Walk away, make a cocktail, pour a beer, walk the dogs.....do whatever it is you do to kill time, before you eat something delicious.
When the timer goes off. Allow the steam to release, naturally. (I have a hard time waiting, but you need to!)
Serve and enjoy!
*note, I added potatoes and carrots and fresh rosemary in while I was pressuring.
Wednesday, April 12, 2017
Rainbow Rose Veggie Tart
A few weeks back I came across a savory tart recipe, called Rainbow Rose Tart. I thought that's beautiful, but I'll never make it. Well the damn thing kept popping up everywhere I looked. So I looked into the recipe and then realized that it didn't involve much and with our CSA recently delivering the rainbow carrots, why not make it. And just in time for Easter.
Rainbow Rose Veggie Tart
- 1 roll puff pastry
- 15 ounces ricotta
- 3 eggs
- 6 ounces grated fresh Parmesan
- 1 pinch nutmeg
- Salt and pepper to taste
- 2 tablespoons olive oil
- 1 tablespoon dried oregano, (double if using fresh)
- 1⁄2 cup fresh mozzarella, shredded
- 4 large multi-colored carrots
- 2 zucchini
- Unfold a puff pastry sheet over a tart pan. Place parchment paper or foil in the center and weight it down with beans or pie weight.
- Bake the tart base in a preheated oven at 350°F for 15-20 minutes. Remove the weights and parchment paper. Let it cool. Raise over temp to 375°F.
- In a food processor, add the eggs, ricotta, grated parmesan cheese, grated nutmeg and pinch of salt. Pulse until smooth.
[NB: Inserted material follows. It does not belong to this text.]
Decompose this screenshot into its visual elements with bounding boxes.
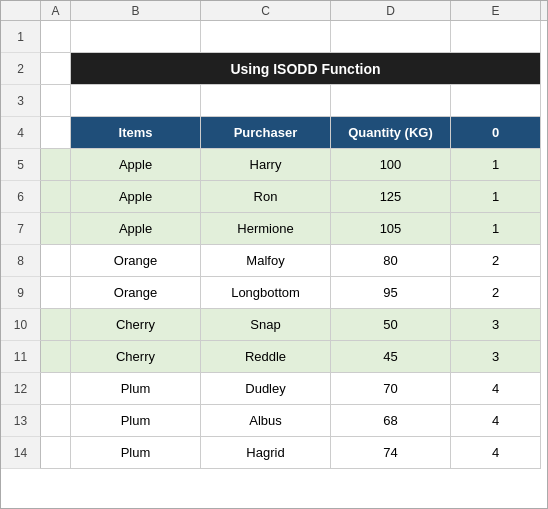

Add the mozzarella and oregano. Pulse mixture until smooth.
- Slice strips of zucchini and carrots length-wise using a vegetable peeler or a mandolin. Place the slices in a bowl and cook in the microwave for 1-2 minutes. This step will soften the slices and make them much easier to roll.
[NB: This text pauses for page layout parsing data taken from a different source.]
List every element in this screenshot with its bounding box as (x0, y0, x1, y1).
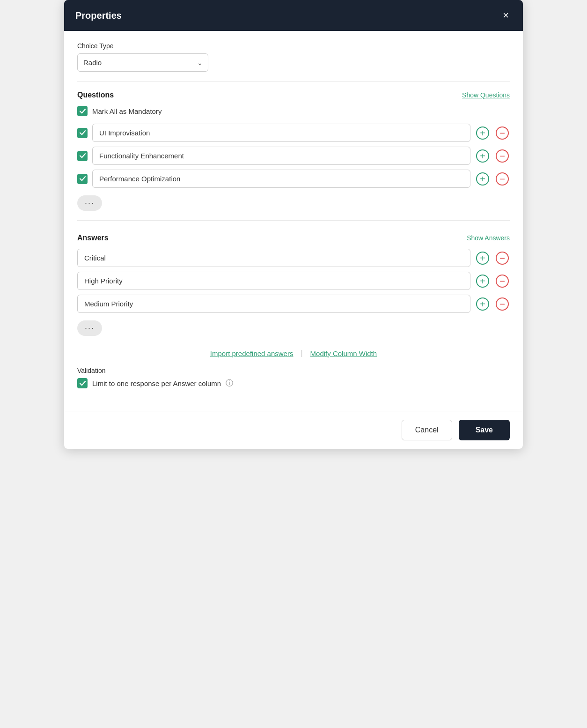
question-3-input[interactable] (92, 170, 470, 188)
link-divider: | (301, 349, 302, 357)
limit-response-label: Limit to one response per Answer column (92, 379, 221, 387)
divider-1 (77, 81, 510, 82)
question-3-checkbox[interactable] (77, 174, 88, 184)
modal-footer: Cancel Save (64, 411, 523, 449)
remove-answer-1-button[interactable]: − (495, 251, 510, 266)
question-1-checkbox[interactable] (77, 128, 88, 138)
close-button[interactable]: × (500, 9, 512, 22)
modal-title: Properties (75, 10, 122, 21)
answers-more-button[interactable]: ··· (77, 320, 102, 336)
minus-icon: − (496, 275, 509, 288)
limit-response-row: Limit to one response per Answer column … (77, 378, 510, 388)
modal-body: Choice Type Radio Checkbox Dropdown ⌄ Qu… (64, 31, 523, 411)
add-question-2-button[interactable]: + (475, 149, 490, 163)
plus-icon: + (476, 252, 489, 265)
mark-all-checkbox[interactable] (77, 106, 88, 116)
add-question-3-button[interactable]: + (475, 171, 490, 186)
info-icon: ⓘ (226, 379, 233, 388)
choice-type-field: Choice Type Radio Checkbox Dropdown ⌄ (77, 42, 510, 72)
minus-icon: − (496, 149, 509, 163)
answers-title: Answers (77, 234, 109, 242)
question-2-checkbox[interactable] (77, 151, 88, 161)
minus-icon: − (496, 297, 509, 311)
add-answer-2-button[interactable]: + (475, 274, 490, 289)
question-1-input[interactable] (92, 124, 470, 142)
question-row: + − (77, 170, 510, 188)
add-answer-3-button[interactable]: + (475, 297, 490, 312)
save-button[interactable]: Save (459, 420, 510, 440)
checkmark-icon (80, 153, 86, 159)
minus-icon: − (496, 172, 509, 186)
plus-icon: + (476, 297, 489, 311)
plus-icon: + (476, 275, 489, 288)
answers-section: Answers Show Answers + − + (77, 234, 510, 336)
validation-title: Validation (77, 367, 510, 374)
answer-2-input[interactable] (77, 272, 470, 290)
question-2-input[interactable] (92, 147, 470, 165)
questions-section: Questions Show Questions Mark All as Man… (77, 91, 510, 211)
divider-2 (77, 220, 510, 221)
plus-icon: + (476, 126, 489, 140)
answer-row: + − (77, 295, 510, 313)
checkmark-icon (80, 130, 86, 136)
modal-header: Properties × (64, 0, 523, 31)
properties-modal: Properties × Choice Type Radio Checkbox … (64, 0, 523, 449)
show-questions-button[interactable]: Show Questions (462, 91, 510, 99)
answers-section-header: Answers Show Answers (77, 234, 510, 242)
questions-title: Questions (77, 91, 114, 99)
minus-icon: − (496, 252, 509, 265)
remove-question-1-button[interactable]: − (495, 126, 510, 141)
limit-response-checkbox[interactable] (77, 378, 88, 388)
questions-section-header: Questions Show Questions (77, 91, 510, 99)
plus-icon: + (476, 172, 489, 186)
show-answers-button[interactable]: Show Answers (467, 234, 510, 242)
remove-question-2-button[interactable]: − (495, 149, 510, 163)
cancel-button[interactable]: Cancel (402, 420, 452, 440)
questions-more-button[interactable]: ··· (77, 195, 102, 211)
bottom-links: Import predefined answers | Modify Colum… (77, 349, 510, 357)
add-question-1-button[interactable]: + (475, 126, 490, 141)
choice-type-wrapper: Radio Checkbox Dropdown ⌄ (77, 53, 208, 72)
answer-row: + − (77, 272, 510, 290)
plus-icon: + (476, 149, 489, 163)
checkmark-icon (80, 108, 86, 114)
remove-answer-2-button[interactable]: − (495, 274, 510, 289)
checkmark-icon (80, 380, 86, 386)
question-row: + − (77, 147, 510, 165)
question-row: + − (77, 124, 510, 142)
answer-1-input[interactable] (77, 249, 470, 267)
remove-question-3-button[interactable]: − (495, 171, 510, 186)
answer-3-input[interactable] (77, 295, 470, 313)
choice-type-select[interactable]: Radio Checkbox Dropdown (77, 53, 208, 72)
mark-all-label: Mark All as Mandatory (92, 107, 161, 115)
choice-type-label: Choice Type (77, 42, 510, 50)
add-answer-1-button[interactable]: + (475, 251, 490, 266)
validation-section: Validation Limit to one response per Ans… (77, 367, 510, 388)
import-predefined-button[interactable]: Import predefined answers (210, 349, 294, 357)
minus-icon: − (496, 126, 509, 140)
mark-all-row: Mark All as Mandatory (77, 106, 510, 116)
answer-row: + − (77, 249, 510, 267)
modify-column-width-button[interactable]: Modify Column Width (310, 349, 377, 357)
checkmark-icon (80, 176, 86, 182)
remove-answer-3-button[interactable]: − (495, 297, 510, 312)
- Spread the cheese mixture on top of the tart base.
- Take one slice of a vegetable and roll it up very tightly; this will form the core of the rose. Take another slice and keep rolling. With around 2-3 slices you should obtain a decent-size rose bud. Place the bud in the center of the tart, pushing it down into the cheese. Keep rolling roses of different colors and place them one next to the other in a spiral formation.
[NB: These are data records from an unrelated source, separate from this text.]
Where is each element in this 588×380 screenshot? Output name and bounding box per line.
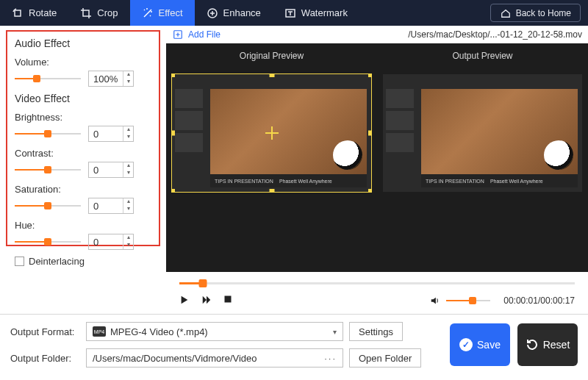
svg-rect-4 <box>225 296 232 303</box>
tab-label: Watermark <box>301 7 348 18</box>
enhance-icon <box>207 7 218 19</box>
original-preview: Original Preview <box>166 43 377 272</box>
playback-volume-slider[interactable] <box>446 295 490 306</box>
preview-area: Add File /Users/mac/Desktop/...-01-12_20… <box>166 26 588 314</box>
svg-rect-0 <box>15 10 21 16</box>
brightness-slider[interactable] <box>15 129 81 139</box>
original-frame[interactable]: TIPS IN PRESENTATION Phasett Well Anywhe… <box>172 74 371 192</box>
file-path: /Users/mac/Desktop/...-01-12_20-12-58.mo… <box>408 29 582 40</box>
video-effect-title: Video Effect <box>15 93 151 104</box>
crop-icon <box>80 7 92 19</box>
reset-icon <box>526 338 539 351</box>
tab-watermark[interactable]: Watermark <box>273 0 359 26</box>
crop-center-icon[interactable] <box>265 126 279 140</box>
hue-slider[interactable] <box>15 237 81 247</box>
save-button[interactable]: ✓ Save <box>450 323 510 366</box>
home-icon <box>500 7 512 19</box>
watermark-icon <box>284 7 296 19</box>
effects-highlight-box: Audio Effect Volume: 100% ▴▾ Video Effec… <box>6 30 160 246</box>
back-to-home-button[interactable]: Back to Home <box>490 4 581 22</box>
progress-bar[interactable] <box>166 272 588 289</box>
output-format-select[interactable]: MP4 MPEG-4 Video (*.mp4) ▾ <box>86 322 343 341</box>
brightness-spinner[interactable]: ▴▾ <box>123 126 133 141</box>
output-preview-label: Output Preview <box>377 43 588 74</box>
tab-effect[interactable]: Effect <box>130 0 195 26</box>
top-toolbar: Rotate Crop Effect Enhance Watermark Bac… <box>0 0 588 26</box>
check-icon: ✓ <box>459 338 473 351</box>
tab-rotate[interactable]: Rotate <box>0 0 68 26</box>
open-folder-button[interactable]: Open Folder <box>349 348 421 368</box>
reset-button[interactable]: Reset <box>517 323 578 366</box>
stop-button[interactable] <box>223 295 235 306</box>
hue-label: Hue: <box>15 220 151 231</box>
output-folder-input[interactable]: /Users/mac/Documents/Vidmore/Video ··· <box>86 348 343 368</box>
format-badge-icon: MP4 <box>93 326 106 337</box>
output-frame: TIPS IN PRESENTATION Phasett Well Anywhe… <box>383 74 582 192</box>
saturation-slider[interactable] <box>15 201 81 211</box>
saturation-spinner[interactable]: ▴▾ <box>123 198 133 213</box>
saturation-input[interactable]: 0 ▴▾ <box>88 198 134 214</box>
tab-crop[interactable]: Crop <box>68 0 129 26</box>
volume-spinner[interactable]: ▴▾ <box>123 71 133 86</box>
deinterlacing-checkbox[interactable] <box>15 257 24 266</box>
playback-controls: 00:00:01/00:00:17 <box>166 289 588 314</box>
tab-enhance[interactable]: Enhance <box>195 0 273 26</box>
output-folder-label: Output Folder: <box>10 353 80 364</box>
fast-forward-button[interactable] <box>201 295 213 306</box>
contrast-spinner[interactable]: ▴▾ <box>123 162 133 177</box>
saturation-label: Saturation: <box>15 184 151 195</box>
original-preview-label: Original Preview <box>166 43 377 74</box>
volume-label: Volume: <box>15 57 151 68</box>
bottom-bar: Output Format: MP4 MPEG-4 Video (*.mp4) … <box>0 314 588 375</box>
effect-icon <box>142 7 154 19</box>
contrast-slider[interactable] <box>15 165 81 175</box>
home-label: Back to Home <box>516 8 571 18</box>
volume-input[interactable]: 100% ▴▾ <box>88 71 134 87</box>
tab-label: Rotate <box>29 7 57 18</box>
time-display: 00:00:01/00:00:17 <box>503 295 575 306</box>
volume-control <box>430 295 490 306</box>
output-preview: Output Preview TIPS IN PRESENTATION <box>377 43 588 272</box>
browse-icon[interactable]: ··· <box>324 353 337 364</box>
contrast-input[interactable]: 0 ▴▾ <box>88 162 134 178</box>
add-file-button[interactable]: Add File <box>188 29 220 40</box>
brightness-label: Brightness: <box>15 112 151 123</box>
play-button[interactable] <box>179 295 191 306</box>
main-area: Audio Effect Volume: 100% ▴▾ Video Effec… <box>0 26 588 314</box>
hue-spinner[interactable]: ▴▾ <box>123 234 133 249</box>
file-bar: Add File /Users/mac/Desktop/...-01-12_20… <box>166 26 588 43</box>
effects-panel: Audio Effect Volume: 100% ▴▾ Video Effec… <box>0 26 166 314</box>
audio-effect-title: Audio Effect <box>15 37 151 49</box>
brightness-input[interactable]: 0 ▴▾ <box>88 126 134 142</box>
settings-button[interactable]: Settings <box>349 322 403 341</box>
tab-label: Crop <box>97 7 118 18</box>
deinterlacing-label: Deinterlacing <box>29 256 85 267</box>
hue-input[interactable]: 0 ▴▾ <box>88 234 134 250</box>
contrast-label: Contrast: <box>15 148 151 159</box>
tab-label: Enhance <box>223 7 261 18</box>
speaker-icon[interactable] <box>430 295 440 306</box>
volume-slider[interactable] <box>15 74 81 84</box>
preview-zone: Original Preview <box>166 43 588 272</box>
tab-label: Effect <box>159 7 183 18</box>
slide-caption-a: TIPS IN PRESENTATION <box>215 179 273 184</box>
chevron-down-icon: ▾ <box>333 328 337 336</box>
slide-caption-b: Phasett Well Anywhere <box>279 179 332 184</box>
output-format-label: Output Format: <box>10 326 80 337</box>
add-file-icon[interactable] <box>172 29 184 40</box>
rotate-icon <box>12 7 24 19</box>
- Brush olive oil on top of the vegetables and bake the tart at 375 degrees F for 50 minutes.
(Inspired from Food.com)
- make sure you use large carrots. And have an even selection of colors.
- Use the pie weights. The sides of my pastry fell while baking. I improvised and it came out undetected.
- Rolling the "roses" takes time. Allow yourself plenty of time! I rolled all of the roses up, the placed according to how many colors I had.